Return only the lines below starting at the line containing "Tarte de nata" and ending at the line containing "Daha sonraki yorumlarımda", both included, exactly as they are and with no pictures.
┄┄┄┄┄┄┄┄┄┄
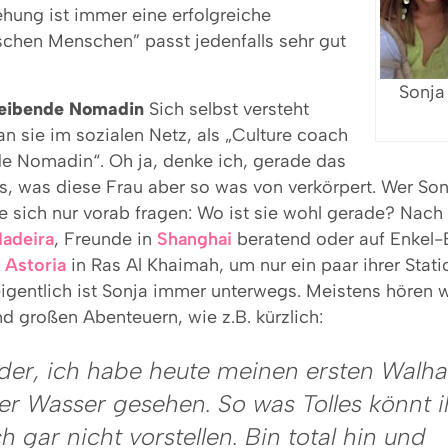
hung ist immer eine erfolgreiche
chen Menschen” passt jedenfalls sehr gut
Sonja
reibende Nomadin
Sich selbst versteht
n sie im sozialen Netz, als „Culture coach
e Nomadin“. Oh ja, denke ich, gerade das
s, was diese Frau aber so was von verkörpert. Wer Son
lte sich nur vorab fragen: Wo ist sie wohl gerade? Nac
adeira
, Freunde in
Shanghai
beratend oder auf Enkel-
 Astoria
in Ras Al Khaimah, um nur ein paar ihrer Stat
igentlich ist Sonja immer unterwegs. Meistens hören 
nd großen Abenteuern, wie z.B. kürzlich:
der, ich habe heute meinen ersten Walha
er Wasser gesehen. So was Tolles könnt i
h gar nicht vorstellen. Bin total hin und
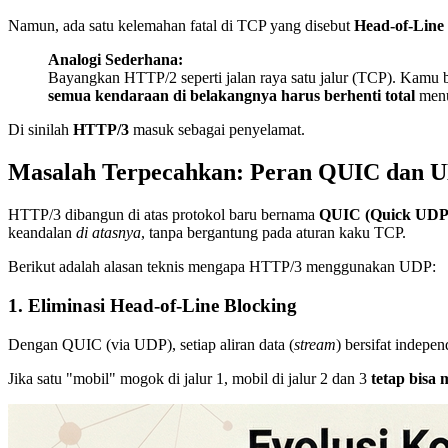
Namun, ada satu kelemahan fatal di TCP yang disebut
Head-of-Line
Analogi Sederhana:
Bayangkan HTTP/2 seperti jalan raya satu jalur (TCP). Kamu bis
semua kendaraan di belakangnya harus berhenti total
menu
Di sinilah
HTTP/3
masuk sebagai penyelamat.
Masalah Terpecahkan: Peran QUIC dan 
HTTP/3 dibangun di atas protokol baru bernama
QUIC (Quick UDP 
keandalan
di atasnya
, tanpa bergantung pada aturan kaku TCP.
Berikut adalah alasan teknis mengapa HTTP/3 menggunakan UDP:
1. Eliminasi Head-of-Line Blocking
Dengan QUIC (via UDP), setiap aliran data (
stream
) bersifat indepe
Jika satu "mobil" mogok di jalur 1, mobil di jalur 2 dan 3
tetap bisa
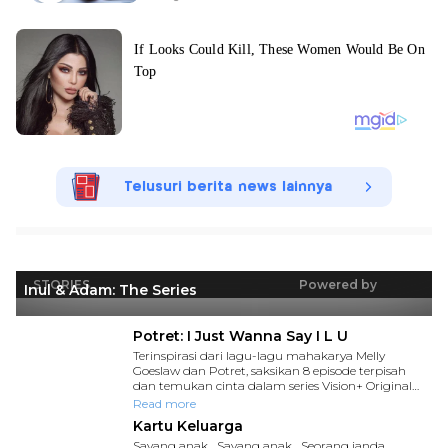
Telusuri berita news lainnya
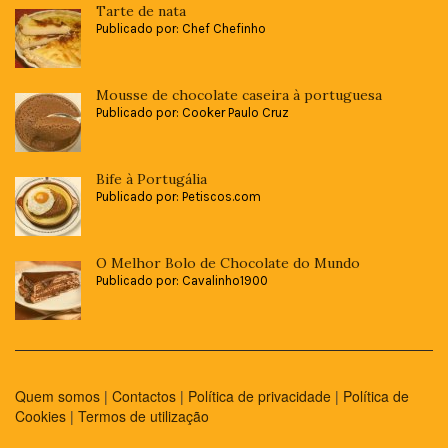
Tarte de nata
Publicado por: Chef Chefinho
Mousse de chocolate caseira à portuguesa
Publicado por: Cooker Paulo Cruz
Bife à Portugália
Publicado por: Petiscos.com
O Melhor Bolo de Chocolate do Mundo
Publicado por: Cavalinho1900
Quem somos
|
Contactos
|
Política de privacidade
|
Política de
Cookies
|
Termos de utilização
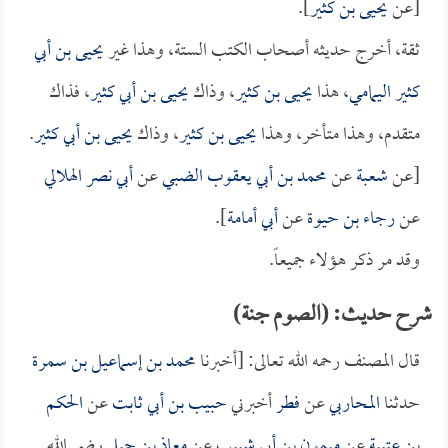
[عن
يحيى بن كثير
].
ثقة، أخرج حديثه أصحاب الكتب الستة، وهذا غير
يحيى بن أبي
كثير اليمامي
، هذا
يحيى بن كثير
، وذاك
يحيى بن أبي كثير
، فذاك
متقدم، وهذا متأخر، وهذا
يحيى بن كثير
، وذاك
يحيى بن أبي كثير
.
[عن
شعبة
عن
محمد بن أبي يعقوب الضبي
عن
أبي نصر الهلالي
عن
رجاء بن حيوة
عن
أبي أمامة
].
وقد مر ذكر هؤلاء جميعاً.
شرح حديث: (الصوم جنة)
قال المصنف رحمه الله تعالى: [أخبرنا
محمد بن إسماعيل بن سمرة
حدثنا
المحاربي
عن
فطر
أخبرني
حبيب بن أبي ثابت
عن
الحكم
بن عتيبة
عن
ميمون بن أبي شبيب
عن
معاذ بن جبل
رضي الله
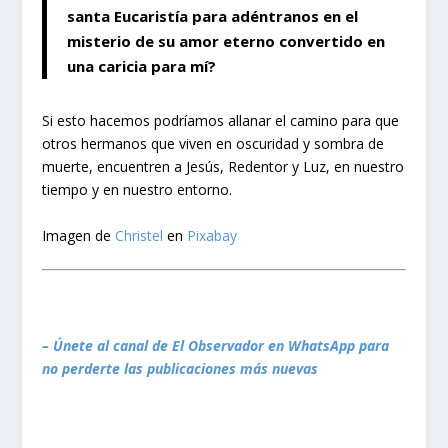
santa Eucaristía para adéntranos en el
misterio de su amor eterno convertido en
una caricia para mí?
Si esto hacemos podríamos allanar el camino para que
otros hermanos que viven en oscuridad y sombra de
muerte, encuentren a Jesús, Redentor y Luz, en nuestro
tiempo y en nuestro entorno.
Imagen de
Christel
en
Pixabay
– Únete al canal de El Observador en WhatsApp para
no perderte las publicaciones más nuevas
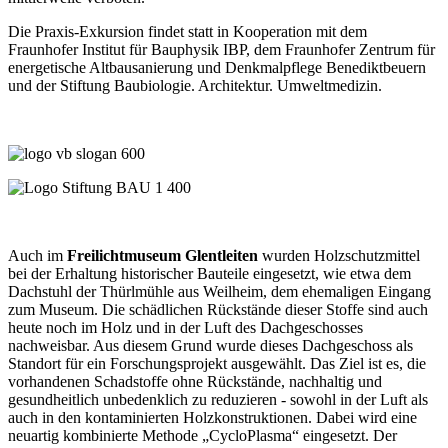
Die Praxis-Exkursion findet statt in Kooperation mit dem
Fraunhofer Institut für Bauphysik IBP, dem Fraunhofer Zentrum für
energetische Altbausanierung und Denkmalpflege Benediktbeuern
und der Stiftung Baubiologie. Architektur. Umweltmedizin.
Auch im
Freilichtmuseum Glentleiten
wurden Holzschutzmittel
bei der Erhaltung historischer Bauteile eingesetzt, wie etwa dem
Dachstuhl der Thürlmühle aus Weilheim, dem ehemaligen Eingang
zum Museum. Die schädlichen Rückstände dieser Stoffe sind auch
heute noch im Holz und in der Luft des Dachgeschosses
nachweisbar. Aus diesem Grund wurde dieses Dachgeschoss als
Standort für ein Forschungsprojekt ausgewählt. Das Ziel ist es, die
vorhandenen Schadstoffe ohne Rückstände, nachhaltig und
gesundheitlich unbedenklich zu reduzieren - sowohl in der Luft als
auch in den kontaminierten Holzkonstruktionen. Dabei wird eine
neuartig kombinierte Methode „CycloPlasma“ eingesetzt. Der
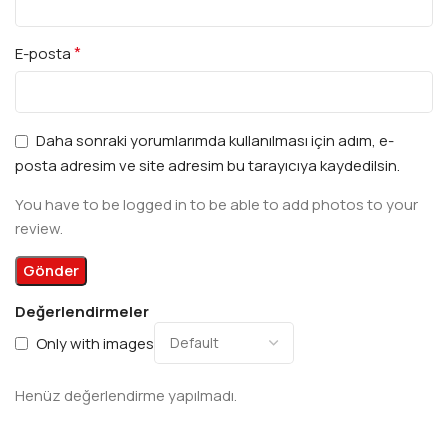
*
E-posta
Daha sonraki yorumlarımda kullanılması için adım, e-
posta adresim ve site adresim bu tarayıcıya kaydedilsin.
You have to be logged in to be able to add photos to your
review.
Değerlendirmeler
Only with images
Henüz değerlendirme yapılmadı.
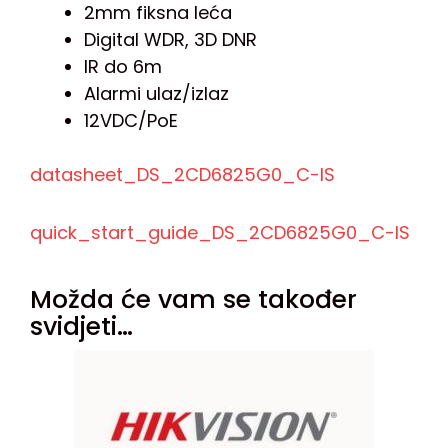
2mm fiksna leća
Digital WDR, 3D DNR
IR do 6m
Alarmi ulaz/izlaz
12VDC/PoE
datasheet_DS_2CD6825G0_C-IS
quick_start_guide_DS_2CD6825G0_C-IS
Možda će vam se također
svidjeti…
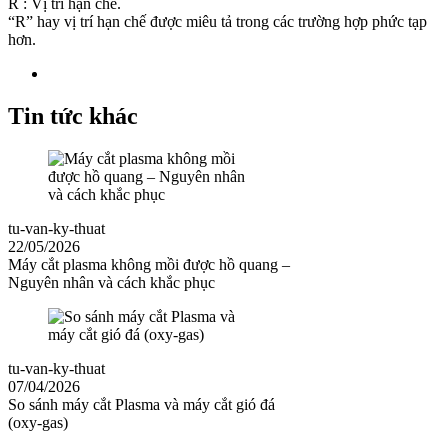
R : Vị trí hạn chế.
“R” hay vị trí hạn chế được miêu tả trong các trường hợp phức tạp
hơn.
Tin tức khác
tu-van-ky-thuat
22/05/2026
Máy cắt plasma không mồi được hồ quang –
Nguyên nhân và cách khắc phục
tu-van-ky-thuat
07/04/2026
So sánh máy cắt Plasma và máy cắt gió đá
(oxy-gas)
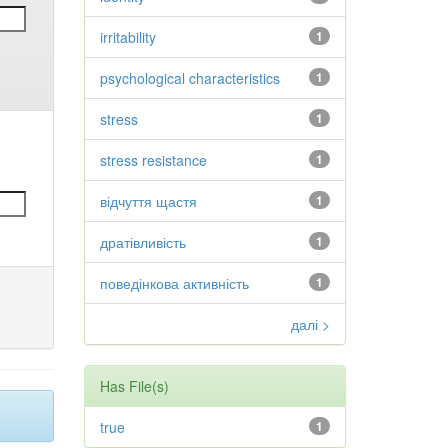
irritability
1
psychological characteristics
1
stress
1
stress resistance
1
відчуття щастя
1
дратівливість
1
поведінкова активність
1
далі >
Has File(s)
true
1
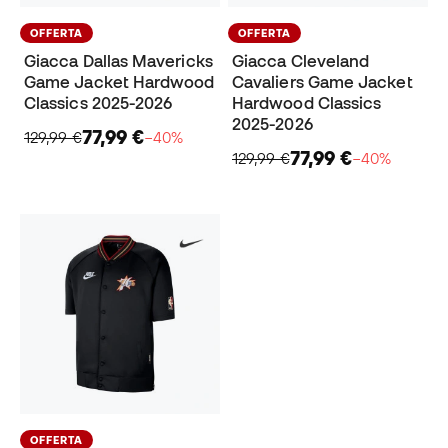
OFFERTA
OFFERTA
Giacca Dallas Mavericks
Giacca Cleveland
Game Jacket Hardwood
Cavaliers Game Jacket
Classics 2025-2026
Hardwood Classics
2025-2026
77,99 €
129,99 €
−40%
77,99 €
129,99 €
−40%
OFFERTA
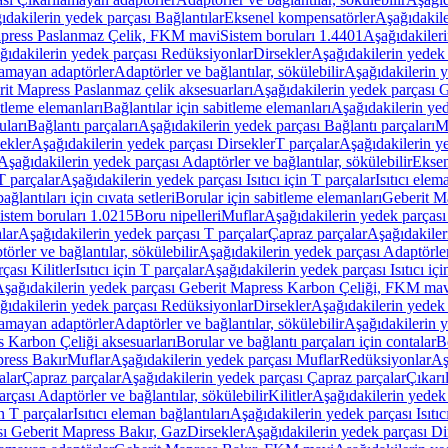
ıdakilerin yedek parçası Bağlantılar
Eksenel kompensatörler
Aşağıdakile
Mapress Paslanmaz Çelik, FKM mavi
Sistem boruları 1.4401
Aşağıdakileri
ğıdakilerin yedek parçası Redüksiyonlar
Dirsekler
Aşağıdakilerin yedek 
lamayan adaptörler
Adaptörler ve bağlantılar, sökülebilir
Aşağıdakilerin y
it Mapress Paslanmaz çelik aksesuarları
Aşağıdakilerin yedek parçası G
itleme elemanları
Bağlantılar için sabitleme elemanları
Aşağıdakilerin yed
uları
Bağlantı parçaları
Aşağıdakilerin yedek parçası Bağlantı parçaları
M
ekler
Aşağıdakilerin yedek parçası Dirsekler
T parçalar
Aşağıdakilerin ye
Aşağıdakilerin yedek parçası Adaptörler ve bağlantılar, sökülebilir
Eksen
 T parçalar
Aşağıdakilerin yedek parçası Isıtıcı için T parçalar
Isıtıcı elem
ağlantıları için cıvata setleri
Borular için sabitleme elemanları
Geberit M
istem boruları 1.0215
Boru nipelleri
Muflar
Aşağıdakilerin yedek parçası
lar
Aşağıdakilerin yedek parçası T parçalar
Çapraz parçalar
Aşağıdakiler
örler ve bağlantılar, sökülebilir
Aşağıdakilerin yedek parçası Adaptörler 
çası Kilitler
Isıtıcı için T parçalar
Aşağıdakilerin yedek parçası Isıtıcı içi
şağıdakilerin yedek parçası Geberit Mapress Karbon Çeliği, FKM ma
ğıdakilerin yedek parçası Redüksiyonlar
Dirsekler
Aşağıdakilerin yedek 
lamayan adaptörler
Adaptörler ve bağlantılar, sökülebilir
Aşağıdakilerin y
 Karbon Çeliği aksesuarları
Borular ve bağlantı parçaları için contalar
B
press Bakır
Muflar
Aşağıdakilerin yedek parçası Muflar
Redüksiyonlar
Aş
alar
Çapraz parçalar
Aşağıdakilerin yedek parçası Çapraz parçalar
Çıkarı
rçası Adaptörler ve bağlantılar, sökülebilir
Kilitler
Aşağıdakilerin yedek 
in T parçalar
Isıtıcı eleman bağlantıları
Aşağıdakilerin yedek parçası Isıtıc
sı Geberit Mapress Bakır, Gaz
Dirsekler
Aşağıdakilerin yedek parçası Di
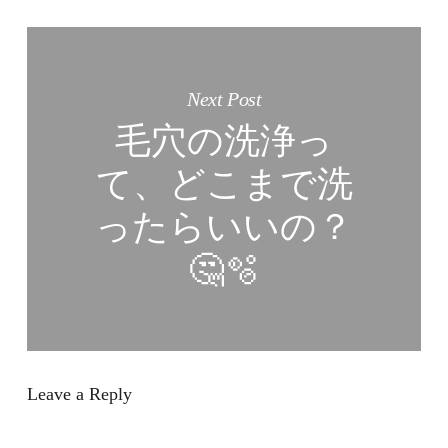
Next Post
毛穴の洗浄っ
て、どこまで洗
ったらいいの？
🤔🫧
Leave a Reply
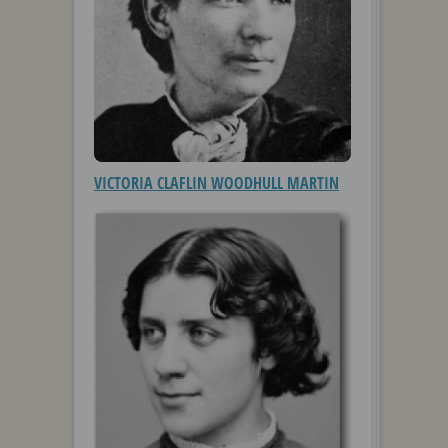
VICTORIA CLAFLIN WOODHULL MARTIN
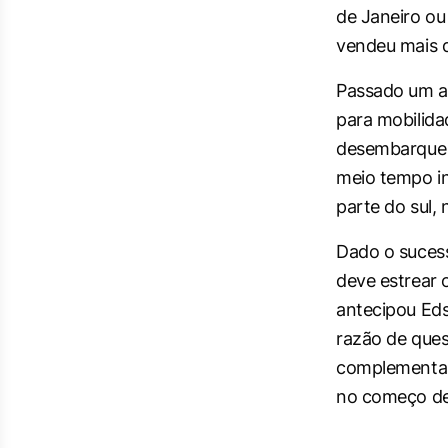
de Janeiro ou
vendeu mais d
Passado um a
para mobilida
desembarque n
meio tempo in
parte do sul,
Dado o suces
deve estrear 
antecipou Eds
razão de ques
complementar
no começo de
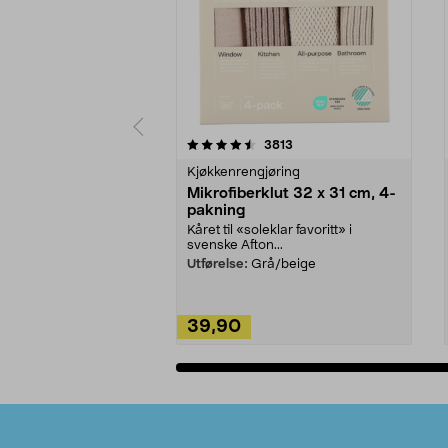
5av 5 stjerner
4.5av 5 stjerner
anmeldelser
3813
Kjøkkenrengjøring
Mikrofiberklut 32 x 31 cm, 4-
pakning
Kåret til «soleklar favoritt» i
svenske Afton...
Utførelse:
Grå/beige
39,90
Legg i handlekurv
Bunntekst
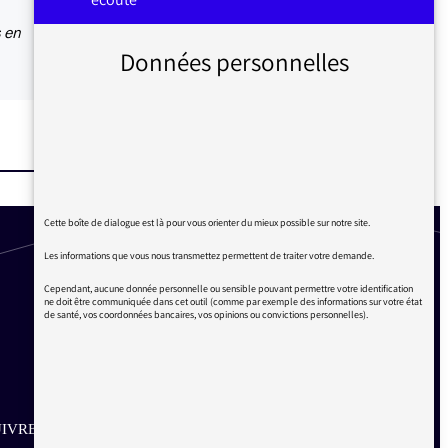
s en
Données personnelles
Cette boîte de dialogue est là pour vous orienter du mieux possible sur notre site.
Les informations que vous nous transmettez permettent de traiter votre demande.
Cependant, aucune donnée personnelle ou sensible pouvant permettre votre identification
ne doit être communiquée dans cet outil (comme par exemple des informations sur votre état
de santé, vos coordonnées bancaires, vos opinions ou convictions personnelles).
IVRE SUR LES RÉSEAUX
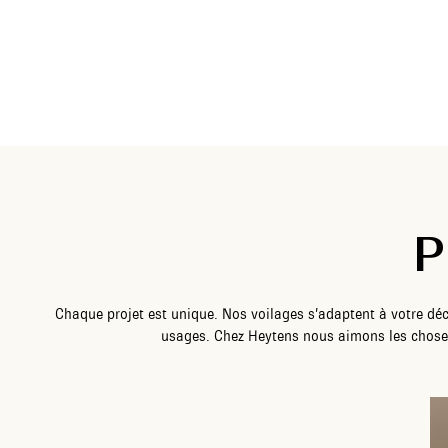
P
Chaque projet est unique. Nos voilages s’adaptent à votre déc
usages. Chez Heytens nous aimons les choses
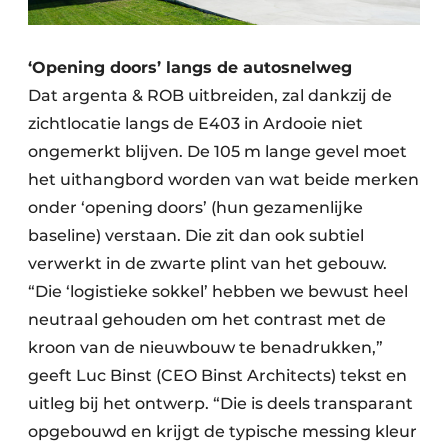
‘Opening doors’ langs de autosnelweg
Dat argenta & ROB uitbreiden, zal dankzij de
zichtlocatie langs de E403 in Ardooie niet
ongemerkt blijven. De 105 m lange gevel moet
het uithangbord worden van wat beide merken
onder ‘opening doors’ (hun gezamenlijke
baseline) verstaan. Die zit dan ook subtiel
verwerkt in de zwarte plint van het gebouw.
“Die ‘logistieke sokkel’ hebben we bewust heel
neutraal gehouden om het contrast met de
kroon van de nieuwbouw te benadrukken,”
geeft Luc Binst (CEO Binst Architects) tekst en
uitleg bij het ontwerp. “Die is deels transparant
opgebouwd en krijgt de typische messing kleur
┄┄┄┄┄┄┄┄┄┄
## [Response box]
Tarte de nata
Publicado por: Chef Chefinho
Mousse de chocolate caseira à portuguesa
Publicado por: Cooker Paulo Cruz
Bife à Portugália
Publicado por: Petiscos.com
O Melhor Bolo de Chocolate do Mundo
Publicado por: Cavalinho1900
Quem somos
|
Contactos
|
Política de privacidade
|
Política de
Cookies
|
Termos de utilização
[عن
يحيى بن كثير
].
ثقة، أخرج حديثه أصحاب الكتب الستة، وهذا غير
يحيى بن أبي
كثير اليمامي
، هذا
يحيى بن كثير
، وذاك
يحيى بن أبي كثير
، فذاك
متقدم، وهذا متأخر، وهذا
يحيى بن كثير
، وذاك
يحيى بن أبي كثير
.
[عن
شعبة
عن
محمد بن أبي يعقوب الضبي
عن
أبي نصر الهلالي
عن
رجاء بن حيوة
عن
أبي أمامة
].
وقد مر ذكر هؤلاء جميعاً.
شرح حديث: (الصوم جنة)
قال المصنف رحمه الله تعالى: [أخبرنا
محمد بن إسماعيل بن سمرة
حدثنا
المحاربي
عن
فطر
أخبرني
حبيب بن أبي ثابت
عن
الحكم
بن عتيبة
عن
ميمون بن أبي شبيب
عن
معاذ بن جبل
رضي الله
santa Eucaristía para adéntranos en el
misterio de su amor eterno convertido en
una caricia para mí?
Si esto hacemos podríamos allanar el camino para que
otros hermanos que viven en oscuridad y sombra de
muerte, encuentren a Jesús, Redentor y Luz, en nuestro
tiempo y en nuestro entorno.
Imagen de
Christel
en
Pixabay
– Únete al canal de El Observador en WhatsApp para
no perderte las publicaciones más nuevas
Die Praxis-Exkursion findet statt in Kooperation mit dem
Fraunhofer Institut für Bauphysik IBP, dem Fraunhofer Zentrum für
energetische Altbausanierung und Denkmalpflege Benediktbeuern
und der Stiftung Baubiologie. Architektur. Umweltmedizin.
Auch im
Freilichtmuseum Glentleiten
wurden Holzschutzmittel
bei der Erhaltung historischer Bauteile eingesetzt, wie etwa dem
Dachstuhl der Thürlmühle aus Weilheim, dem ehemaligen Eingang
zum Museum. Die schädlichen Rückstände dieser Stoffe sind auch
heute noch im Holz und in der Luft des Dachgeschosses
nachweisbar. Aus diesem Grund wurde dieses Dachgeschoss als
Standort für ein Forschungsprojekt ausgewählt. Das Ziel ist es, die
vorhandenen Schadstoffe ohne Rückstände, nachhaltig und
gesundheitlich unbedenklich zu reduzieren - sowohl in der Luft als
auch in den kontaminierten Holzkonstruktionen. Dabei wird eine
neuartig kombinierte Methode „CycloPlasma“ eingesetzt. Der
*
E-posta
Daha sonraki yorumlarımda kullanılması için adım, e-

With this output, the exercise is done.